- MATERIAL TO PROCESS
....................
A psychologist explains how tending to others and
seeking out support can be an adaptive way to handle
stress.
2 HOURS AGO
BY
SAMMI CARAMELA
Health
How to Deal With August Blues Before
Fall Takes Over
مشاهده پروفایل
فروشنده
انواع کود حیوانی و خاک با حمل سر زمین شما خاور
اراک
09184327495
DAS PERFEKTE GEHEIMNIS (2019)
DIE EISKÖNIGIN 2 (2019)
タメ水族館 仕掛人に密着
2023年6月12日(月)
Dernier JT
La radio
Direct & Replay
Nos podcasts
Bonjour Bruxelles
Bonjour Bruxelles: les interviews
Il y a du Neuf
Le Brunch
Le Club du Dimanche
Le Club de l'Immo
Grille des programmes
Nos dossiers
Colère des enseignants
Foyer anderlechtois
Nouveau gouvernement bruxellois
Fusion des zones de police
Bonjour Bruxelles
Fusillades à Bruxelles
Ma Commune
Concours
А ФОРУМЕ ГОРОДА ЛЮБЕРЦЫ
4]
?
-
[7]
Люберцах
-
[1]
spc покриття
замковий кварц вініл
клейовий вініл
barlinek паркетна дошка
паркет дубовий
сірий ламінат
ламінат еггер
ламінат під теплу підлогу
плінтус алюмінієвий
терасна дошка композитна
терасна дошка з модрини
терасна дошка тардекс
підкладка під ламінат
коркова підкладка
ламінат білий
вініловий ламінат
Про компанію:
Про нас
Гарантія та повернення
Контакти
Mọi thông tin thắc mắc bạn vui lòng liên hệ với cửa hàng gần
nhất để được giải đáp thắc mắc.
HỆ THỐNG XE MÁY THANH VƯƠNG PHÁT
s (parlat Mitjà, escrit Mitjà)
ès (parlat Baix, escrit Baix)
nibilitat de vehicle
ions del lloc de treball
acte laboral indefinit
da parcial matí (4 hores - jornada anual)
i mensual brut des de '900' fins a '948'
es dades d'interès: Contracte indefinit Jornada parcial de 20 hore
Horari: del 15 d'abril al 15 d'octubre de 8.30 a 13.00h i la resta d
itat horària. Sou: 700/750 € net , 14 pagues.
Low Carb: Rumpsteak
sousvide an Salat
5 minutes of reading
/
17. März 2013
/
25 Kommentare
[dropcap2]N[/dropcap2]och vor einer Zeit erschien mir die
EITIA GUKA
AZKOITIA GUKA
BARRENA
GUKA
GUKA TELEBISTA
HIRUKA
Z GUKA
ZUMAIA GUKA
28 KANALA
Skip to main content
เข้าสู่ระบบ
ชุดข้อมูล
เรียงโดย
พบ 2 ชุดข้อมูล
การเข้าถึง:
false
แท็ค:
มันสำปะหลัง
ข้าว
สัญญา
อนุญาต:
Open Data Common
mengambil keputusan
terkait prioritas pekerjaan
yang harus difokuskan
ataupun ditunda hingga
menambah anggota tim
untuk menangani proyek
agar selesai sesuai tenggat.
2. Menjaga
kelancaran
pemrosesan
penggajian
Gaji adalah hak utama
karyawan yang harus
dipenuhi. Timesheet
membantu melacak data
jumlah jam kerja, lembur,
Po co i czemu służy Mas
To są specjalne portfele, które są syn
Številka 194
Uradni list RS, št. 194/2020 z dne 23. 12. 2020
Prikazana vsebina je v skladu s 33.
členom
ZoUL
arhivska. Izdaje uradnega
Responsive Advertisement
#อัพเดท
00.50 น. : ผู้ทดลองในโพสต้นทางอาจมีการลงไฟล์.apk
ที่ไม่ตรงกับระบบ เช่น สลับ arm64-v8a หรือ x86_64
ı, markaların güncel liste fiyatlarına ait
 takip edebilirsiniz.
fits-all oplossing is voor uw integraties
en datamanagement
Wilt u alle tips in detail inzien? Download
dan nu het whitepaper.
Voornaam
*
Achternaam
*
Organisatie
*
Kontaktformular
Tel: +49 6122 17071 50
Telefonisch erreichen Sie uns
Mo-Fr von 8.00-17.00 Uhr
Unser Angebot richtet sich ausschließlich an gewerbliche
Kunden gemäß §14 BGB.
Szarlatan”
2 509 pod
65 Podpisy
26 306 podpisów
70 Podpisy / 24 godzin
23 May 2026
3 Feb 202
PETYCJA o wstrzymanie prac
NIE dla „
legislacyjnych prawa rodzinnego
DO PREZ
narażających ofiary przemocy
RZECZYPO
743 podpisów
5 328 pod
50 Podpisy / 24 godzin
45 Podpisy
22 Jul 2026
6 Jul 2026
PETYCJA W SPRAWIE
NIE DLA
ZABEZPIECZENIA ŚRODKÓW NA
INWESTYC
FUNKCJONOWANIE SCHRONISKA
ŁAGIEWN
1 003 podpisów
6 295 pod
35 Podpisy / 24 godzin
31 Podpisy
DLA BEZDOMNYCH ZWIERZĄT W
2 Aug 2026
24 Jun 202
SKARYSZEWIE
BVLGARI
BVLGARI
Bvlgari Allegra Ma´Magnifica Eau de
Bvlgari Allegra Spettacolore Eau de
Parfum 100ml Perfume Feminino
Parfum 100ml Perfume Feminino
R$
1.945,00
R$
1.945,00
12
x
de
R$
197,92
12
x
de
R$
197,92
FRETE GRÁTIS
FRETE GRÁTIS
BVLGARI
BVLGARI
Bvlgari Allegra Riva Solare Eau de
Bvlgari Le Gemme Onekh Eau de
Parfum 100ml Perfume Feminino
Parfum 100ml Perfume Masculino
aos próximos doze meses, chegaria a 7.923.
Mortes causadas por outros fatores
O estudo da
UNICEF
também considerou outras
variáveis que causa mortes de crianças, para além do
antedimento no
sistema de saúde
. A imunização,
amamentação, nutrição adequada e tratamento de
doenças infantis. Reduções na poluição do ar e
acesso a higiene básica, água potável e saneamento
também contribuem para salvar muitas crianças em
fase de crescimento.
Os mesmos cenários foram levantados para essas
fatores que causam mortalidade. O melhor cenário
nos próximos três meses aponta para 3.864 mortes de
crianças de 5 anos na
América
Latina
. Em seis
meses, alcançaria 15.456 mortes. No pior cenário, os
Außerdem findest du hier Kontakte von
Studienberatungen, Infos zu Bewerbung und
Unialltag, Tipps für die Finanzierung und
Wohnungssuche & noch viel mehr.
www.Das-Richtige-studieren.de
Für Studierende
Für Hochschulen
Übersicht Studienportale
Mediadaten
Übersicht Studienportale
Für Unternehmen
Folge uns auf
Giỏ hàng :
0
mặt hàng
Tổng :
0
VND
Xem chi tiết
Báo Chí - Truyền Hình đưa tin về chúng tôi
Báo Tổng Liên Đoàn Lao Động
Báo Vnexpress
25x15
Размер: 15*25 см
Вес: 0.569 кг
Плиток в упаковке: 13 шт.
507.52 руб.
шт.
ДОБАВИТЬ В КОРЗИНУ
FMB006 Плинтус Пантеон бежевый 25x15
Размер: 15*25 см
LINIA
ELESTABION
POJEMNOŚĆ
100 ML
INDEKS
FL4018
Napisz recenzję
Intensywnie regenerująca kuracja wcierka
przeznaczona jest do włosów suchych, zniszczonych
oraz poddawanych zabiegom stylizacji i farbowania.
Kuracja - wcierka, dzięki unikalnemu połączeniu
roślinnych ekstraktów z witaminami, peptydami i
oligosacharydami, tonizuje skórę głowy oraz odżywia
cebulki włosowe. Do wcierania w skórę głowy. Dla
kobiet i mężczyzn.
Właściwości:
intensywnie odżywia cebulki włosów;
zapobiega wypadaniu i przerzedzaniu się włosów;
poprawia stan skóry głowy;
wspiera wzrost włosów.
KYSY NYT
....................
- EXERCISE GOAL
From the first line of the records above down to the line containing "ламінат еггер", repeat each line exactly as written. Include both of those lines and add nothing.

- YOUR SOLUTION
A psychologist explains how tending to others and
seeking out support can be an adaptive way to handle
stress.
2 HOURS AGO
BY
SAMMI CARAMELA
Health
How to Deal With August Blues Before
Fall Takes Over
مشاهده پروفایل
فروشنده
انواع کود حیوانی و خاک با حمل سر زمین شما خاور
اراک
09184327495
DAS PERFEKTE GEHEIMNIS (2019)
DIE EISKÖNIGIN 2 (2019)
タメ水族館 仕掛人に密着
2023年6月12日(月)
Dernier JT
La radio
Direct & Replay
Nos podcasts
Bonjour Bruxelles
Bonjour Bruxelles: les interviews
Il y a du Neuf
Le Brunch
Le Club du Dimanche
Le Club de l'Immo
Grille des programmes
Nos dossiers
Colère des enseignants
Foyer anderlechtois
Nouveau gouvernement bruxellois
Fusion des zones de police
Bonjour Bruxelles
Fusillades à Bruxelles
Ma Commune
Concours
А ФОРУМЕ ГОРОДА ЛЮБЕРЦЫ
4]
?
-
[7]
Люберцах
-
[1]
spc покриття
замковий кварц вініл
клейовий вініл
barlinek паркетна дошка
паркет дубовий
сірий ламінат
ламінат еггер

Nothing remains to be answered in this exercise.